During her time in undergrad, she was the VP of the Classical Society, which was focused on Greek and Roman history. She helped organize events, such as their annual Murder Mystery party. Alongside this club, she also was president of the Archaeological Society, which she revived. They planned trips to archeological museums in the area, as well as trips to the Town Creek Indian Mound. While being a full-time student, she worked part-time in the campus library in the special collections and university archives section her sophomore year. In her junior year, she worked as a student assistant in a 3D paleo imaging lab in the anthropology department. There, she helped create models of skeletal remains of extinct animals and creating 3D print outs
Pictured: Anastasia Temkina at the 3D Paleo Imaging Lab with one of her 3D scans of a lemur cranium.
In her first year of her master’s program, she also worked as a community liaison in the Anthropology Graduate Student Organization, who helped connect the GSO with anthropology organizations outside of campus. Currently, she is working in the same organization as their treasurer.
Anastasia is in her last year of her degree and plans on graduating in May 2021. She is currently applying to PhD programs to continue her education. Being interested in bioarcheology, which is the study of the human past through skeletal remains, she already knows what she wants to focus her dissertation on. She is very interested specifically in the plague and wants to dedicate her dissertation to identifying the Yersinia pestis, a plague-causing bacterium, in the archaeological record. Recently there has been new methods of identifying the plague, and that subject is very interesting to her, as well as looking at disease management in the past and seeing how we can learn from it. In a time of a new epidemic of COVID-19, this subject is especially important, as we can learn from historical methods and mistakes.
Pictured: Anastasia Temkina preparing lab samples.
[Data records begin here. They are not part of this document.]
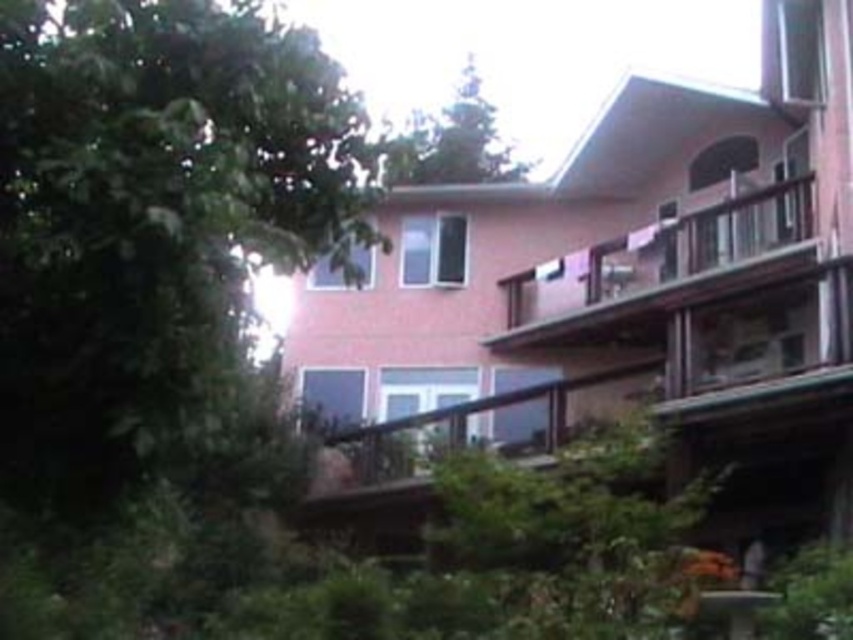 You are standing in front of the two story residential building with light pink exterior wall. You want to locate the brown wooden balcony at upper right. Where exactly is it located in terms of coordinates?

The brown wooden balcony at upper right is located at point [664,264].

You are standing in front of the two story residential building with light pink exterior wall. You notice two points marked on the image. One is at point (604, 262) and the other is at point (457, 176). Which of these two points is closer to you?

Point (604, 262) is closer to the viewer than point (457, 176). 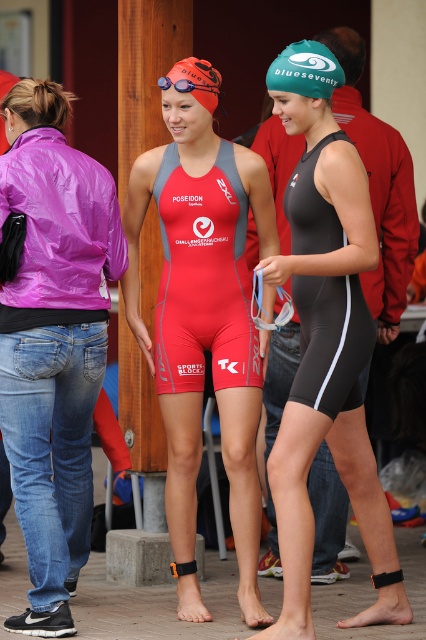 Question: Can you confirm if matte red wetsuit at center is thinner than orange matte swim cap at upper center?

Choices:
 (A) no
 (B) yes

Answer: (A)

Question: Which point is farther from the camera taking this photo?

Choices:
 (A) (344, 83)
 (B) (207, 109)

Answer: (A)

Question: Which of the following is the closest to the observer?

Choices:
 (A) (227, 192)
 (B) (215, 248)
 (C) (60, 368)
 (D) (298, 605)

Answer: (D)

Question: Does matte red wetsuit at center appear over teal matte swim cap at upper center?

Choices:
 (A) no
 (B) yes

Answer: (A)

Question: Which point is farther to the camera?

Choices:
 (A) (322, 81)
 (B) (322, 202)

Answer: (B)

Question: Does matte red swimsuit at center appear on the left side of matte black swimsuit at center?

Choices:
 (A) no
 (B) yes

Answer: (B) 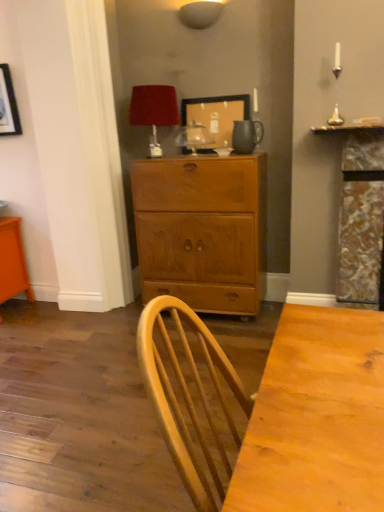 I want to click on vacant space situated above wooden picture frame at upper center (from a real-world perspective), so click(218, 94). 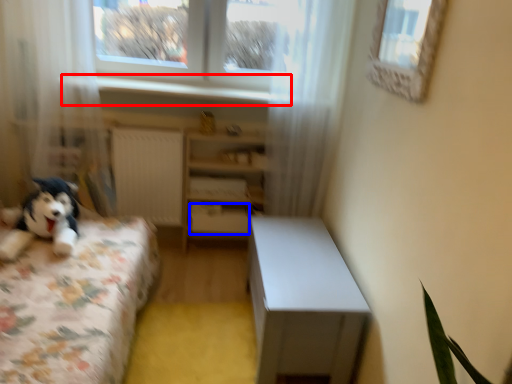 Question: Which point is closer to the camera, window sill (highlighted by a red box) or drawer (highlighted by a blue box)?

Choices:
 (A) window sill
 (B) drawer

Answer: (A) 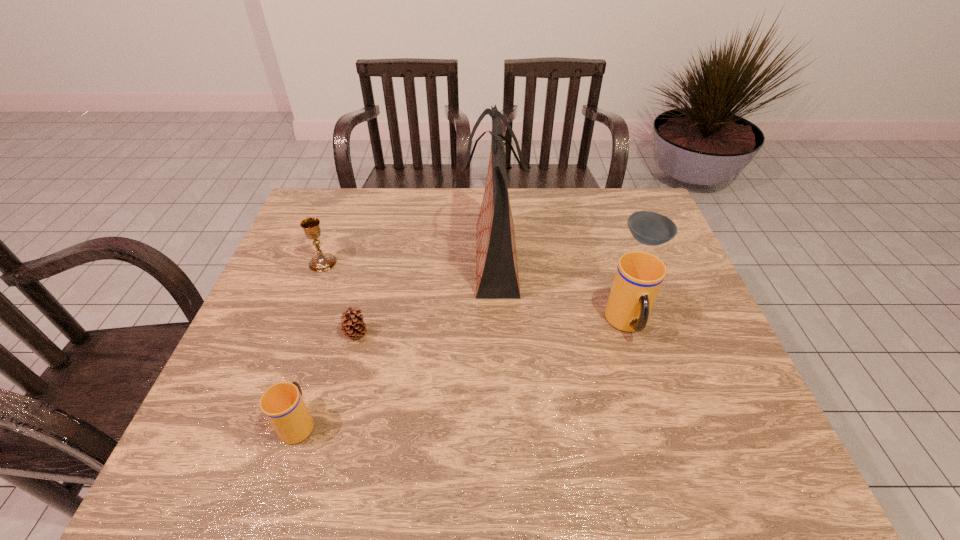 Where is `vacant space positioned on the back of the rightmost object`? This screenshot has height=540, width=960. vacant space positioned on the back of the rightmost object is located at coordinates (626, 190).

The width and height of the screenshot is (960, 540). I want to click on vacant region located 0.050m on the left of the pinecone, so click(324, 334).

I want to click on shopping bag positioned at the far edge, so click(497, 277).

This screenshot has width=960, height=540. What are the coordinates of `bowl located in the far edge section of the desktop` in the screenshot? It's located at (649, 228).

You are a GUI agent. You are given a task and a screenshot of the screen. Output one action in this format:
    pyautogui.click(x=<x>, y=<y>)
    Task: Click on the object positioned at the near edge
    This screenshot has width=960, height=540.
    Given the screenshot: What is the action you would take?
    pyautogui.click(x=283, y=405)

This screenshot has width=960, height=540. I want to click on object that is positioned at the left edge, so click(x=321, y=262).

You are a GUI agent. You are given a task and a screenshot of the screen. Output one action in this format:
    pyautogui.click(x=<x>, y=<y>)
    Task: Click on the cup that is at the right edge
    Image resolution: width=960 pixels, height=540 pixels.
    Given the screenshot: What is the action you would take?
    pyautogui.click(x=639, y=275)

Locate an element on the screen. The height and width of the screenshot is (540, 960). bowl present at the right edge is located at coordinates (649, 228).

Find the location of a particular element. object situated at the far right corner is located at coordinates (649, 228).

In the image, there is a desktop. Identify the location of blank space at the far edge. (520, 193). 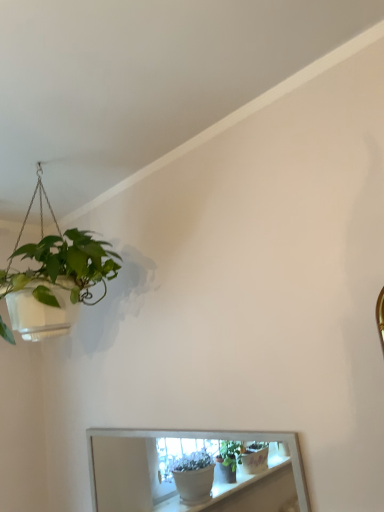 In order to face silver-framed mirror at lower center, should I rotate leftwards or rightwards?

Rotate your view left by about 2.693°.

Where is `silver-framed mirror at lower center`? The image size is (384, 512). silver-framed mirror at lower center is located at coordinates (192, 470).

The width and height of the screenshot is (384, 512). Describe the element at coordinates (192, 470) in the screenshot. I see `silver-framed mirror at lower center` at that location.

Identify the location of silver-framed mirror at lower center. (192, 470). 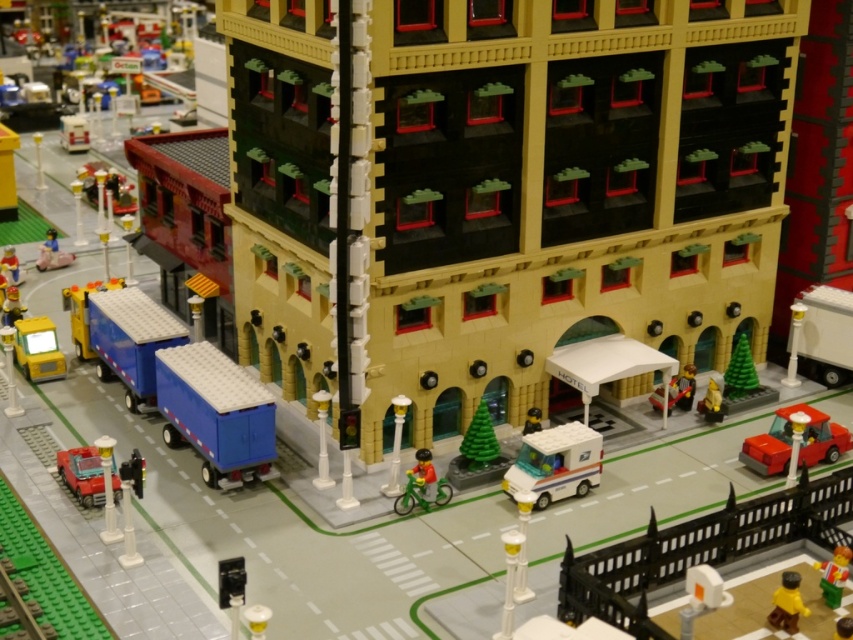 You are standing at the camera position looking at the Lego cityscape. There is a point marked at coordinates [801,448] in the image. If you want to place a new Lego tree exactly at that point, how far in meters should you place it from your current position?

The point at coordinates [801,448] is 14.59 meters away from the camera. Therefore, you should place the new Lego tree exactly 14.59 meters away from your current position at that point.

You are a Lego figure standing at the smooth yellow figure at center. You want to move to the red plastic car at lower right. Which direction should you go?

The red plastic car at lower right is to the right of the smooth yellow figure at center, so you should move to the right to reach it.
After her PhD, she plans on continuing her work in academia and plans on becoming a professor. The ideal scenario would be for her to do her own research in the summer, and then teach archaeology students during the academic year. She has a passion for history, and for the ancient world, and wants to pass the knowledge that she has gained to other eager students. For her, coming to the United States has been a great opportunity to study the subject she loves, and to get the education that is needed for an archaeologist.